A US activist freed by Myanmar expressed his determination yesterday to fight for the release of thousands of political prisoners held by the regime, as he returned home.
Kyaw Zaw Lwin, 40, a Myanmar-born rights activist who holds US citizenship, was reunited with his fiancee before telling journalists about his ordeal.
He spoke of the “mental torture” he had suffered in the six months since his arrest, during which he said he was kept mostly in a solitary, insect-infested cell.
A small crowd of fellow Washington area residents originally from Myanmar cheered him and offered congratulatory balloons as he walked off his commercial flight on Friday with a State Department escort.
Kyaw Zaw Lwin, who was thin and suffers leg pains but spoke lucidly, immediately embraced his fiancee Wa Wa Kyaw, a nurse also born in Myanmar who had lobbied the US government to take up his case.
“I am really happy to meet my fiancee ... but my family and all my friends stay in prison, so I feel not really happy,” said Kyaw Zaw Lwin, who also goes by the name Nyi Nyi Aung.
“I learned from people how much they really want to get freedom,” he said. “They are really trying hard, but the regime is so terrible.”
“I have a lot of responsibility to do more for a free Burma,” he added, referring to Myanmar by its former name.
Kyaw Zaw Lwin said he had traveled to Myanmar to visit his mother, who is also detained for political activities and is suffering from cancer, but he never got to see her.
He was arrested on Sept. 3 and said he was deprived of food and water during his first two weeks of detention. The treatment later improved, but only slightly.
“The prison is physically fine, but mentally they torture,” he said, recalling he stayed in a dark room with a vile stench.
“There were a lot of insects. In the nighttime you couldn’t sleep — the dog is barking.
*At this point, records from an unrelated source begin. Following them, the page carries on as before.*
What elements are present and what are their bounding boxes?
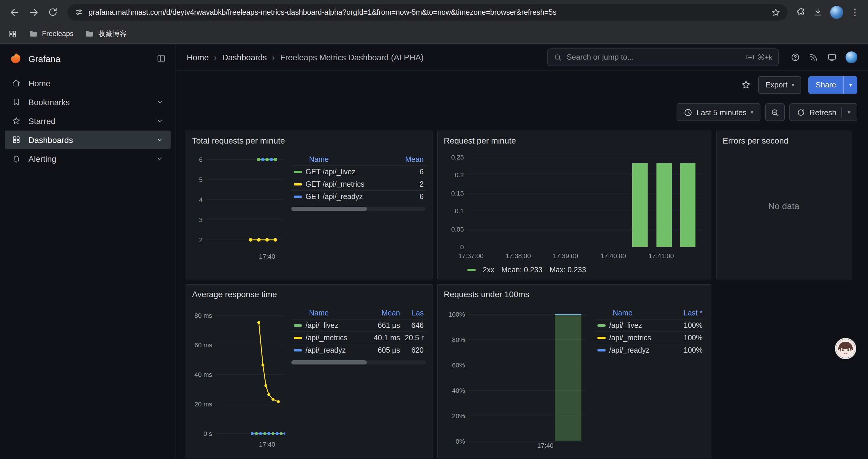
panel-requests-under-100ms[interactable]: Requests under 100ms 100% 80% [437,284,711,458]
grafana-logo[interactable] [9,52,23,65]
axis-tick: 60% [452,362,465,369]
sidebar-item-starred[interactable]: Starred [5,112,171,130]
legend-col-name[interactable]: Name [613,309,673,317]
legend-col-name[interactable]: Name [309,309,363,317]
help-icon[interactable] [790,52,800,62]
request-per-minute-chart[interactable]: 0.25 0.2 0.15 0.1 0.05 0 17:37:00 17:38:… [444,146,705,262]
series-max: Max: 0.233 [550,266,586,274]
url-text[interactable]: grafana.mathmast.com/d/deytv4rwavabkb/fr… [89,8,766,16]
user-avatar[interactable] [845,51,857,63]
panel-title[interactable]: Request per minute [444,136,705,145]
bookmark-freeleaps[interactable]: Freeleaps [29,29,73,38]
chevron-down-icon[interactable] [156,155,164,162]
panel-request-per-minute[interactable]: Request per minute 0.25 0.2 0.15 0.1 [437,131,711,280]
legend-row[interactable]: GET /api/_livez 6 [291,165,426,178]
axis-tick: 4 [199,196,203,203]
reload-button[interactable] [44,3,61,21]
address-bar[interactable]: grafana.mathmast.com/d/deytv4rwavabkb/fr… [67,4,788,21]
legend-row[interactable]: GET /api/_metrics 2 [291,178,426,190]
sidebar-item-home[interactable]: Home [5,74,171,92]
sidebar-item-dashboards[interactable]: Dashboards [5,131,171,149]
time-range-picker[interactable]: Last 5 minutes ▾ [677,103,761,121]
breadcrumb-home[interactable]: Home [187,52,209,62]
series-mean: 40.1 ms [367,334,400,342]
panel-avg-response-time[interactable]: Average response time 80 ms 60 ms 40 ms [186,284,433,458]
header-icons [790,51,857,63]
panel-title[interactable]: Requests under 100ms [444,290,705,299]
legend-scrollbar[interactable] [291,207,426,211]
bookmark-star-icon[interactable] [771,7,780,17]
browser-profile-avatar[interactable] [830,6,843,19]
series-name[interactable]: 2xx [483,266,494,274]
apps-grid-icon[interactable] [8,29,17,38]
zoom-out-button[interactable] [765,103,785,121]
panel-title[interactable]: Average response time [192,290,426,299]
floating-avatar[interactable] [835,338,856,359]
series-swatch [597,337,606,339]
legend-scrollbar[interactable] [291,360,426,364]
legend-row[interactable]: /api/_readyz 100% [595,344,705,356]
dashboard-actions-row: Export ▾ Share ▾ [176,71,868,99]
axis-tick: 6 [199,156,203,163]
divider [842,107,842,118]
export-button[interactable]: Export ▾ [758,76,801,94]
axis-tick: 17:38:00 [505,252,531,260]
downloads-icon[interactable] [813,7,823,17]
avg-response-chart[interactable]: 80 ms 60 ms 40 ms 20 ms 0 s 17:40 [192,300,285,449]
news-rss-icon[interactable] [809,52,818,62]
browser-menu-icon[interactable]: ⋮ [850,7,860,17]
total-requests-chart[interactable]: 6 5 4 3 2 17:40 [192,146,285,262]
chevron-down-icon[interactable] [156,136,164,143]
legend-col-last[interactable]: Last * [677,309,703,317]
legend-row[interactable]: /api/_metrics 100% [595,331,705,344]
back-button[interactable] [6,3,24,21]
sidebar-item-alerting[interactable]: Alerting [5,150,171,168]
sidebar-collapse-icon[interactable] [157,54,166,63]
chevron-down-icon[interactable] [156,98,164,106]
legend-row[interactable]: /api/_metrics 40.1 ms 20.5 r [291,331,426,344]
bookmark-blog-folder[interactable]: 收藏博客 [85,29,127,39]
panel-title[interactable]: Errors per second [723,136,845,145]
series-name[interactable]: GET /api/_livez [306,168,397,176]
series-name[interactable]: /api/_livez [609,321,673,330]
search-input[interactable] [567,53,741,61]
sidebar-item-bookmarks[interactable]: Bookmarks [5,93,171,111]
series-mean: 605 µs [367,346,400,355]
legend-row[interactable]: /api/_livez 100% [595,319,705,331]
legend-col-mean[interactable]: Mean [367,309,400,317]
legend-row[interactable]: /api/_livez 661 µs 646 [291,319,426,331]
share-label[interactable]: Share [809,76,843,94]
panel-total-requests[interactable]: Total requests per minute 6 5 4 [186,131,433,280]
legend-col-name[interactable]: Name [309,155,397,164]
legend-col-mean[interactable]: Mean [400,155,424,164]
refresh-button[interactable]: Refresh ▾ [789,103,857,121]
share-button[interactable]: Share ▾ [809,76,857,94]
breadcrumb-current: Freeleaps Metrics Dashboard (ALPHA) [280,52,424,62]
extensions-icon[interactable] [796,7,806,17]
legend-row[interactable]: /api/_readyz 605 µs 620 [291,344,426,356]
series-name[interactable]: /api/_readyz [609,346,673,355]
site-settings-icon[interactable] [74,8,83,17]
breadcrumb-sep: › [272,52,275,62]
panel-title[interactable]: Total requests per minute [192,136,426,145]
breadcrumb-dashboards[interactable]: Dashboards [222,52,267,62]
series-name[interactable]: /api/_metrics [306,334,363,342]
panel-errors-per-second[interactable]: Errors per second No data [716,131,851,280]
series-name[interactable]: /api/_livez [306,321,363,330]
series-name[interactable]: /api/_readyz [306,346,363,355]
refresh-icon [797,108,805,117]
series-name[interactable]: /api/_metrics [609,334,673,342]
legend-col-last[interactable]: Las [404,309,424,317]
sidebar-item-label: Home [28,78,51,88]
chevron-down-icon[interactable] [156,117,164,125]
forward-button[interactable] [25,3,42,21]
series-swatch [294,337,302,339]
share-dropdown-arrow[interactable]: ▾ [843,76,857,94]
legend-row[interactable]: GET /api/_readyz 6 [291,190,426,203]
favorite-star-button[interactable] [741,80,751,90]
under-100ms-chart[interactable]: 100% 80% 60% 40% 20% 0% 17:40 [444,300,589,449]
monitor-icon[interactable] [827,52,837,62]
series-name[interactable]: GET /api/_metrics [306,180,397,189]
search-box[interactable]: ⌘+k [547,48,779,66]
series-name[interactable]: GET /api/_readyz [306,193,397,201]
All day long you have to stay in that cell,” he said.
Kyaw Zaw Lwin said he would seek a medical assessment on his leg, which gives him pain after the solitary confinement.
He was sentenced to three years in prison last month on charges of forging an identity card, failing to declare currency at customs and violating immigration law for not formally renouncing his earlier nationality.
Following his sentence, his supporters criticized US President Barack Obama’s administration.
They said it had failed to take up Kyaw Zaw Lwin’s case as the US pursued a new policy of dialogue with the junta aimed at ending its isolation.
His fiancee Wa Wa Kyaw wrote an opinion piece in the Wall Street Journal Asia, saying she felt “betrayed” by her adopted country for not doing enough in this human rights case.
On Friday, however, the couple went out of their way to thank the administration.
Wa Wa Kyaw said she was “very happy” with the State Department and that she had been in contact with Kurt Campbell and Scot Marciel, top US officials handling Asian affairs.
The regime released Kyaw Zaw Lwin as it comes under intensifying international criticism ahead of elections it plans later this year.